Instructions for the task —
Once you find the line with "incidents occur, allowing" in the entries below, return exactly every line from it through the line with "examination of incidents".

[Page-level text extractions]
__________

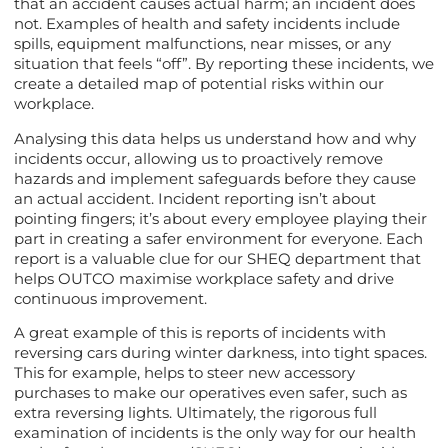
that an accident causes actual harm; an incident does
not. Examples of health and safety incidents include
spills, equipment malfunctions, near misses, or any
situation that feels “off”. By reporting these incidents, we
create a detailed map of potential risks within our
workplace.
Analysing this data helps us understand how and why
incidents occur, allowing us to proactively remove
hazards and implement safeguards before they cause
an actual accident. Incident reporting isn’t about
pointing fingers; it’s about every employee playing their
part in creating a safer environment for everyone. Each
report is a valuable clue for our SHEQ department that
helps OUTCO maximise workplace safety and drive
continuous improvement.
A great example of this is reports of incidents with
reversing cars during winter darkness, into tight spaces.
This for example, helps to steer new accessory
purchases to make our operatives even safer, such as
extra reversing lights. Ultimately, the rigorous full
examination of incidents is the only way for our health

__________

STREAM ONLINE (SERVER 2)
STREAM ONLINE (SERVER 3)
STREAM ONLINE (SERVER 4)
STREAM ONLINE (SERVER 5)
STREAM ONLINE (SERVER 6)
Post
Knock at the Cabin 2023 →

__________

Answer space —
incidents occur, allowing us to proactively remove
hazards and implement safeguards before they cause
an actual accident. Incident reporting isn’t about
pointing fingers; it’s about every employee playing their
part in creating a safer environment for everyone. Each
report is a valuable clue for our SHEQ department that
helps OUTCO maximise workplace safety and drive
continuous improvement.
A great example of this is reports of incidents with
reversing cars during winter darkness, into tight spaces.
This for example, helps to steer new accessory
purchases to make our operatives even safer, such as
extra reversing lights. Ultimately, the rigorous full
examination of incidents is the only way for our health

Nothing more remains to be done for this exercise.